The German government has approved the introduction of new benefits for parents. The plans are going ahead after months of bitter wrangling in Chancellor Merkel’s coalition government.

Parents in Germany who opt to care for very young children at home rather than sending them to a state-sponsored nursery will receive 100 euros ($125) a month from next January.

The introduction of the benefit for parents of under-three-year-olds was a demand pushed by Angela Merkel's conservative coalition partner, the Bavarian CSU. It had been opposed by the junior coalition partner, the liberal FDP, which gave in on Wednesday.

The plans have also met with criticism from opposition quarters.

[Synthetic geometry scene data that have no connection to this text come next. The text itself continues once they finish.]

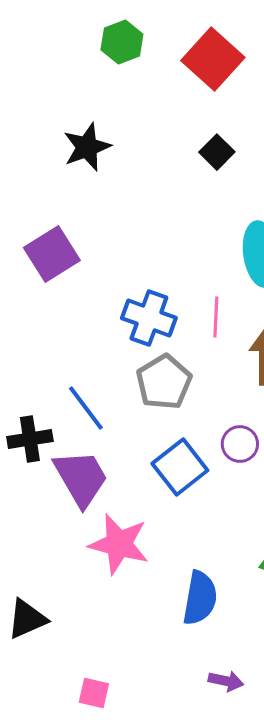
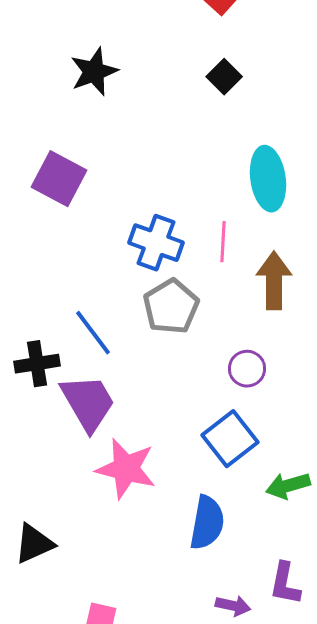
purple square: (52, 254) -> (59, 179), turned -30
blue square: (180, 467) -> (230, 439), moved

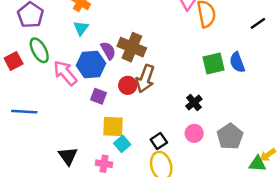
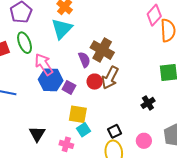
cyan triangle: (81, 28) -> (62, 29), size x1.6
purple semicircle: (108, 51) -> (84, 60), moved
blue hexagon: (91, 64) -> (51, 80), moved
pink circle: (194, 133) -> (144, 141), moved

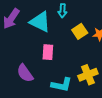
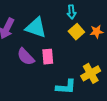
cyan arrow: (63, 11) -> (72, 12), moved
purple semicircle: (25, 73) -> (26, 57), moved

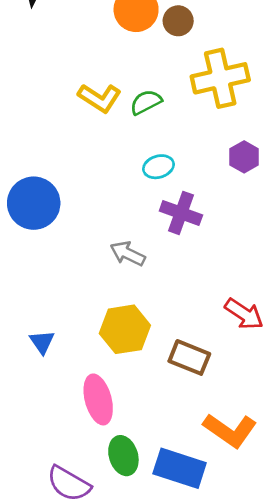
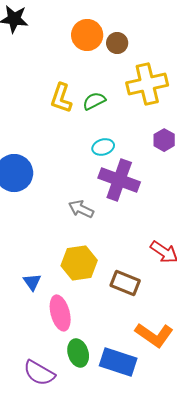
yellow L-shape: (100, 98) -> (61, 98), turned 76
purple cross: (181, 213) -> (119, 180), size x1.4
blue triangle: (42, 342) -> (32, 282), moved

Critics fear they will encourage young women in Germany to stay at home rather than pursuing careers and earning an income.

"We're rolling backwards here," Manuela Schwesig, a Social Democrat Party (SPD) deputy chief said.

Cem Özdemir of the Green party said the government was ignoring public opinion, which was overwhelmingly against the introduction of the new benefit.

Family Minister Kristina Schröder, however, countered fears that the new benefit would be too much of a burden for state coffers. She put the price tag for the new benefit at 400 million euros for next year.

Now the opposition SPD wants to prevent implementation of the payment scheme in the Bundesrat, the upper house of parliament, or in the federal constitutional court.